Using AMPure XP Beads to screen the fragment length of the target region library, the fragment length was concentrated in the range of 300-400bp, and the target fragment capture was completed [7]. DNA concentration of the library was measured by quality test through Qubit Fluorometer 4.0, with quality control for only concentrations greater than 1.0 ng/µL. The DNA length distribution of the library was detected via Agilent 2100. Qualifying samples possessed the following traits: concentrated at about 400bp, single peak, containing no obvious linker peaks and a large fragment peak. Subsequently, the library was cyclized to prepare single-stranded circular DNAs. These were amplified by 2-3 orders of magnitude according to the principle of rolling loop amplification to prepare DNB nanospheres that can be sequenced on the computer.
Finally, the Fiseq sequencing setting of Beijing Genomics Institute (BGI) United Deepreads Biotech Co., Ltd Platform was used for high-throughput parallel sequencing. For specific operations, please refer to the operating instructions.
Data analysis
We followed the DeepReads Genomics Technology standard procedure to analyze the next-generation sequencing data [16]. The sequences of low quality, and very short reads are discarded to filter out areas of poor quality that affect data quality and subsequent analysis. Reference of genome alignment and correction are required to detect variations. Clean Data should be compared to the reference hg38 genome, however if it fails to completely match the reference genome, such as a mismatch or gap, it can also serve as a basis for subsequent variation detection.

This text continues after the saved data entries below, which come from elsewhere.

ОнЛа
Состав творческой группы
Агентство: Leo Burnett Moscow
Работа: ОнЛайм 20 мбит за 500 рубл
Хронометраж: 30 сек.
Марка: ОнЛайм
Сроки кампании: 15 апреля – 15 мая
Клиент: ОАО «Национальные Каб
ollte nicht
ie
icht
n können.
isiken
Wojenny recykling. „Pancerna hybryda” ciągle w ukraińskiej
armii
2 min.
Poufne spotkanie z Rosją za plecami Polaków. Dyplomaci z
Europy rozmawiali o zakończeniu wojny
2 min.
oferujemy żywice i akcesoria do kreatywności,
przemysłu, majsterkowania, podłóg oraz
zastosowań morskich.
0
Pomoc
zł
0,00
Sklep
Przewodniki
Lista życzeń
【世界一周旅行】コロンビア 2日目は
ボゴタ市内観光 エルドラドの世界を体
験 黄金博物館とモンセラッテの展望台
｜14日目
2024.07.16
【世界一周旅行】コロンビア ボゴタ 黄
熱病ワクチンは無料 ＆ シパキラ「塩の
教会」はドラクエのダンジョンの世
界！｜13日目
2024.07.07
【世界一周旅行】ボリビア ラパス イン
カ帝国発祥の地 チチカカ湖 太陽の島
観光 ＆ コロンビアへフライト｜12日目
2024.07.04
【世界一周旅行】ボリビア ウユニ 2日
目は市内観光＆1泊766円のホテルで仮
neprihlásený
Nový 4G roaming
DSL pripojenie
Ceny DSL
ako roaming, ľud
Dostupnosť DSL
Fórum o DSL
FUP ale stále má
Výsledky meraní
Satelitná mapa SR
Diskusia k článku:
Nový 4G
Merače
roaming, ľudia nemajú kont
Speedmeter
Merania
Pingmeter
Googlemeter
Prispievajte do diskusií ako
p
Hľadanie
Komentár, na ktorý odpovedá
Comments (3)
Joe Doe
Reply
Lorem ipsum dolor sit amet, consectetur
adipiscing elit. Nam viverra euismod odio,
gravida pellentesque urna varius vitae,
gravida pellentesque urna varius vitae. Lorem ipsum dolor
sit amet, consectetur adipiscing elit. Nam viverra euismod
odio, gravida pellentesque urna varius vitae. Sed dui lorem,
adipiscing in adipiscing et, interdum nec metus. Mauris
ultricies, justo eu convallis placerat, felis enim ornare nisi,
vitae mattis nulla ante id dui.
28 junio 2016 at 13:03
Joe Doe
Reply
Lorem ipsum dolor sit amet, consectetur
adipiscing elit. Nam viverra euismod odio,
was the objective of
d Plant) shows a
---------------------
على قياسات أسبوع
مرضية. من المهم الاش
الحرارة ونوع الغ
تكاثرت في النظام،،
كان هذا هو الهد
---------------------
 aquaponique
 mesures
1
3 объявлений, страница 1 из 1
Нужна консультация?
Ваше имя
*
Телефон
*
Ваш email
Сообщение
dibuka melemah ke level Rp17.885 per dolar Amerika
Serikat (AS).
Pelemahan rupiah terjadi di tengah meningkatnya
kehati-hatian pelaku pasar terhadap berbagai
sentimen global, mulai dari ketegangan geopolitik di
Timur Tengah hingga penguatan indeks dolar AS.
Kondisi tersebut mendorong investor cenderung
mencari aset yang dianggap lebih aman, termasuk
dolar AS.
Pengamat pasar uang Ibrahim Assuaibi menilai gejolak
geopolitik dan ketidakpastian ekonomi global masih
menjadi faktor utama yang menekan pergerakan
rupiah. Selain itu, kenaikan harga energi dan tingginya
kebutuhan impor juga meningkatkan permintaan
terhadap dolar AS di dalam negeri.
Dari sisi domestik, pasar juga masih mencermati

The splitting time of the phylogenetic tree were calculated with Bayesian Evolutionary Analysis Sampling Trees (BEAST (v2.4.3)) software as our previous study [17]. The number of SNP sites differentiated between male individuals was analyzed with reference to the new topological structure of Y chromosome, haplogroup and pedigree tree updated by the ISOGG every year [18]. According to the mutation rate of different Y-SNP sites in the population, the age of distance from pedigree tree nodes was inferred.
Coalescence dating
Recent descent clusters (DCs) are characterised by a high frequency Y-microsatellite haplotype and a set of close mutational neighbors, which means the signals of continued transmission of success over generations. The time to the most recent common ancestor (TMRCA) of each DC was determined by using the average squared distance (ASD) estimator as described previously [19]. A generation time of 25 years was used to produce time estimates in years [20].